THE TASK. Copy each line of the material below that includes the string "strictly".

+===+

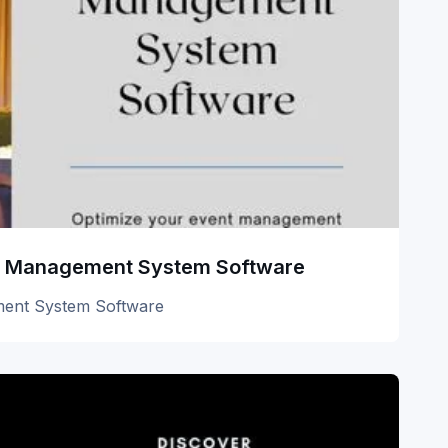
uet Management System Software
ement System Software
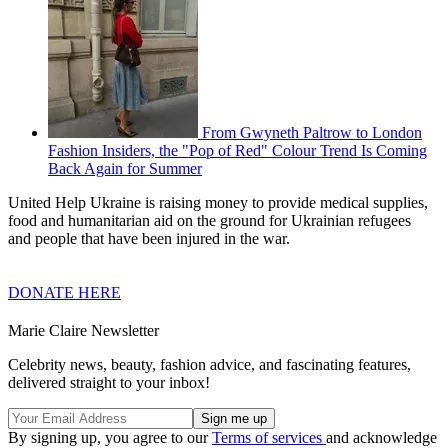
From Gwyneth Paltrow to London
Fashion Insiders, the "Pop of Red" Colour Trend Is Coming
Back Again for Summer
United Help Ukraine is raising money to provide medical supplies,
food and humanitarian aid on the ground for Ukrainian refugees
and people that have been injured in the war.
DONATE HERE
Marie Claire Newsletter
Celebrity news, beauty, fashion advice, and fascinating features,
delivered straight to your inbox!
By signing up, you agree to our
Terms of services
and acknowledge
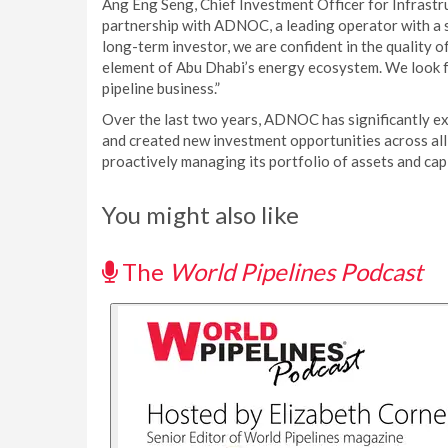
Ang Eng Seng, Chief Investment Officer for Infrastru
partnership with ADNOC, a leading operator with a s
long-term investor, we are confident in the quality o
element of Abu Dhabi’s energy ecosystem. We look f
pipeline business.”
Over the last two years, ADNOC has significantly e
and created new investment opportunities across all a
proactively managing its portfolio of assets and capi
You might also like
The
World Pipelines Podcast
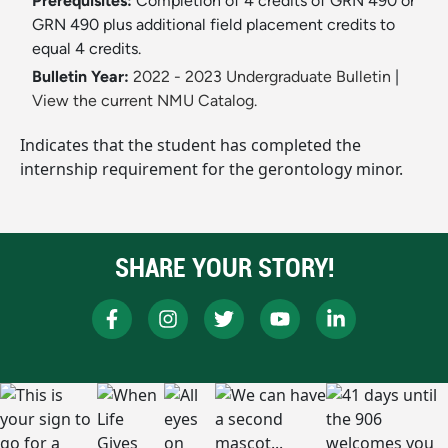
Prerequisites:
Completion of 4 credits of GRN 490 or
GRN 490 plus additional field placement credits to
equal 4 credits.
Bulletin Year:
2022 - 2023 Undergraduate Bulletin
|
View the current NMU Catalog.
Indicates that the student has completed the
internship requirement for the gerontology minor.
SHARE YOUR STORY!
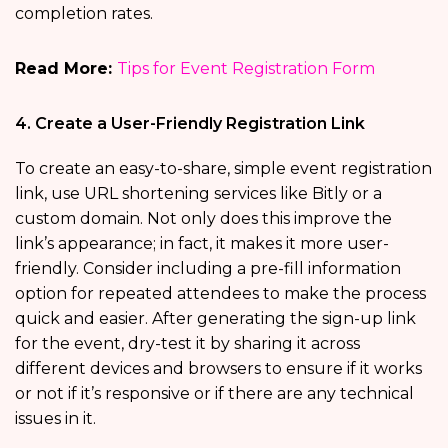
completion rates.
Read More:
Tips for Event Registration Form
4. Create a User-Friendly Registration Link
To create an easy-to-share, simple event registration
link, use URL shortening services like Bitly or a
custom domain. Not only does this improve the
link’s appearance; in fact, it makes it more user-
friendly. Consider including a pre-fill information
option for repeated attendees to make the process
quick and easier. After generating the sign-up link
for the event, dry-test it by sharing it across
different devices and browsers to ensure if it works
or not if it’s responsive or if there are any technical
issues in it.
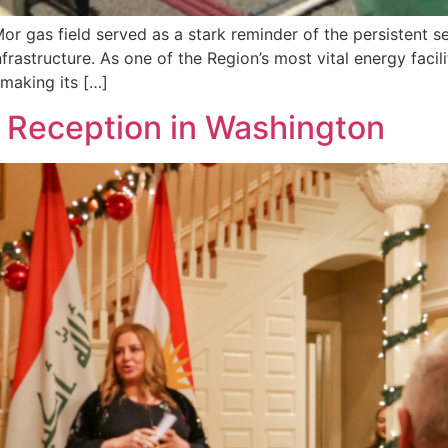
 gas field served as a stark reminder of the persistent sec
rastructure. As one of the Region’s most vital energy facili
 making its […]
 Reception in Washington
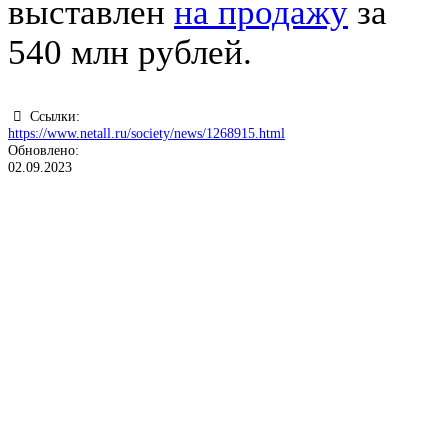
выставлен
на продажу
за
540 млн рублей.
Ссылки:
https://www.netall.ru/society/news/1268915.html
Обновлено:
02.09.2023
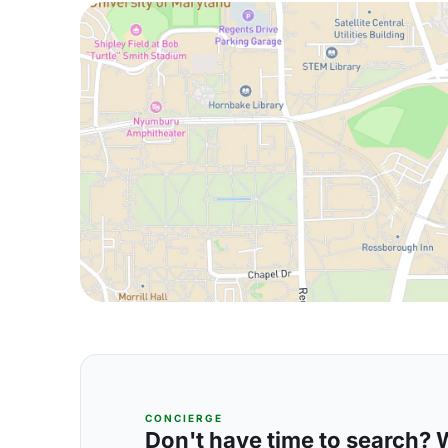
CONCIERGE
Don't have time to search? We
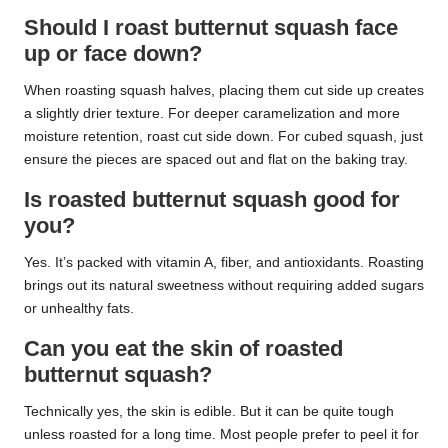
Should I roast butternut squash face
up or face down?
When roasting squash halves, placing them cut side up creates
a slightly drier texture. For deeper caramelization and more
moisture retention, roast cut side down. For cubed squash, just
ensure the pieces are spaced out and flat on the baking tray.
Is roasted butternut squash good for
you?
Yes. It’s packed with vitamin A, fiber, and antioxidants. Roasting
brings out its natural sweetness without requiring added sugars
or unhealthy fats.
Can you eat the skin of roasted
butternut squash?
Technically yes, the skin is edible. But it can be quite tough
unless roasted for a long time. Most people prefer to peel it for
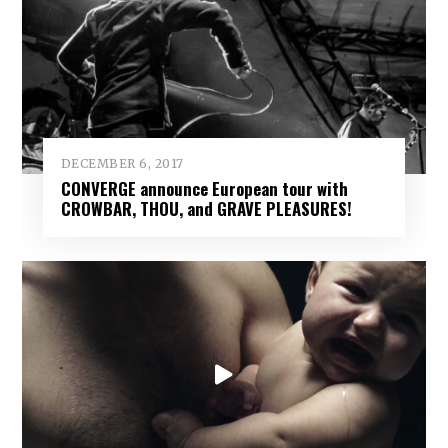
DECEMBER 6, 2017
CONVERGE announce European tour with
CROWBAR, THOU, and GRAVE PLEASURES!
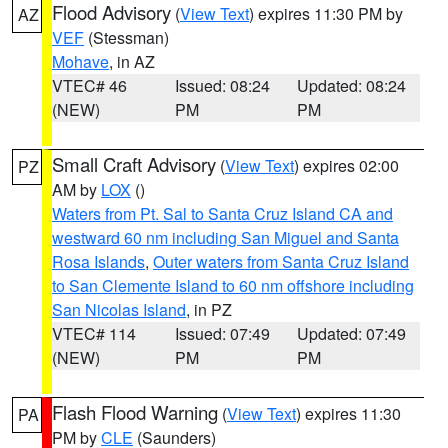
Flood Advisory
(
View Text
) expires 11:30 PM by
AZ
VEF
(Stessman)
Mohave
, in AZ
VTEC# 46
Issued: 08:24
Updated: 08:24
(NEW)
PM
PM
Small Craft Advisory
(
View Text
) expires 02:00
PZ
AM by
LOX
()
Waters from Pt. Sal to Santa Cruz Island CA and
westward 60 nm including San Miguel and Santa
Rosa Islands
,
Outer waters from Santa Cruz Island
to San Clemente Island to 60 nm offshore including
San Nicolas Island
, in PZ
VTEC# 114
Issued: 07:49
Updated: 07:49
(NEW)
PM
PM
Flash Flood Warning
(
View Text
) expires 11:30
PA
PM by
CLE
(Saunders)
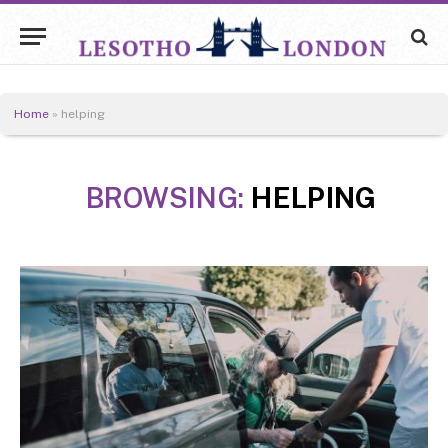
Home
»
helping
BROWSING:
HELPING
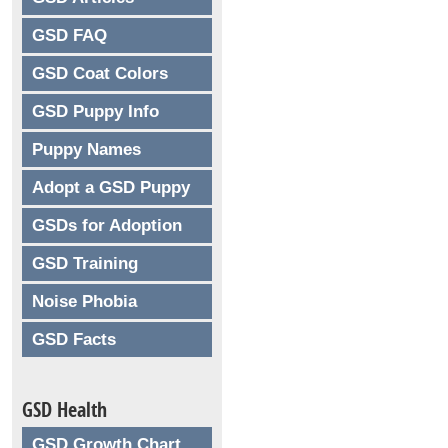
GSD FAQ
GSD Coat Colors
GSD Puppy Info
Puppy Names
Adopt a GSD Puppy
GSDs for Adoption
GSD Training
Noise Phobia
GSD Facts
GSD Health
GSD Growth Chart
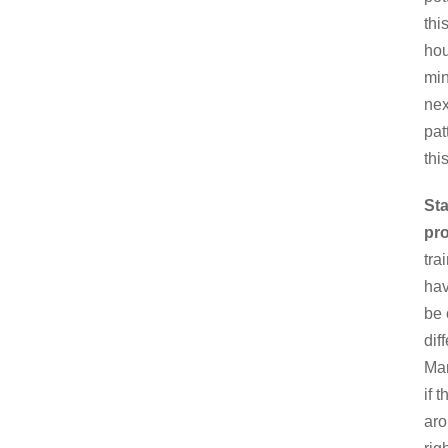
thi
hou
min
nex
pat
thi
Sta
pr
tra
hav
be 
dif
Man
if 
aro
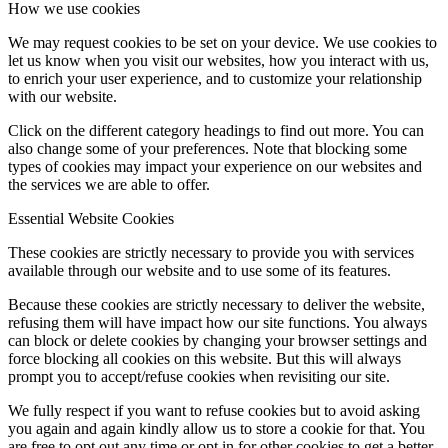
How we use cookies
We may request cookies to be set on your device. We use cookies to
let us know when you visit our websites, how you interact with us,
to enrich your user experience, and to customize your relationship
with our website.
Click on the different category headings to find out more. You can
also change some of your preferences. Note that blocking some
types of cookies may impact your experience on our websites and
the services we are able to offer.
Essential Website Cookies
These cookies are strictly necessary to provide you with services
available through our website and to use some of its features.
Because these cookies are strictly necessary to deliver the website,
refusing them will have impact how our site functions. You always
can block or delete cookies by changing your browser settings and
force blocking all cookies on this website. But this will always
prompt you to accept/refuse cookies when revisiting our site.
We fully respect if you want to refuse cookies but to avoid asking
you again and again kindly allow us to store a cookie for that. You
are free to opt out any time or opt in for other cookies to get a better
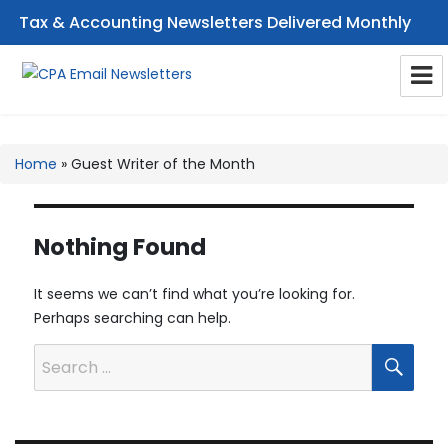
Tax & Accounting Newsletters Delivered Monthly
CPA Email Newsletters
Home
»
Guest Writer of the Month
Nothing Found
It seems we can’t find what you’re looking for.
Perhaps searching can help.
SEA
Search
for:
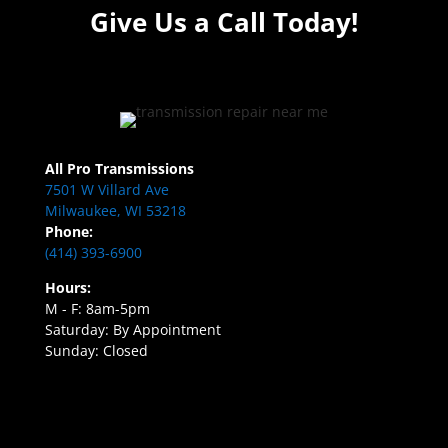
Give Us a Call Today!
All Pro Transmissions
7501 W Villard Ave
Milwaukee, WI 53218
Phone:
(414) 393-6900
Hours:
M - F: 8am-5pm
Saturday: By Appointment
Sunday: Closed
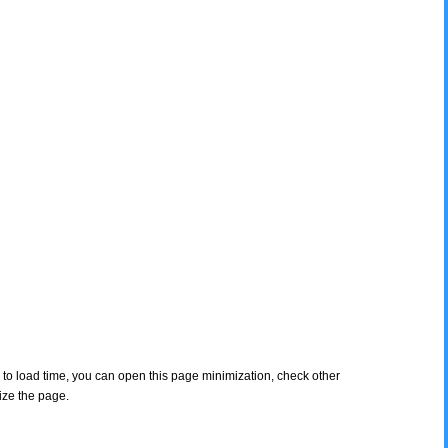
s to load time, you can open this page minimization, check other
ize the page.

+===+

RESPONSE AREA.
These cookies are strictly necessary to provide you with services
Because these cookies are strictly necessary to deliver the website,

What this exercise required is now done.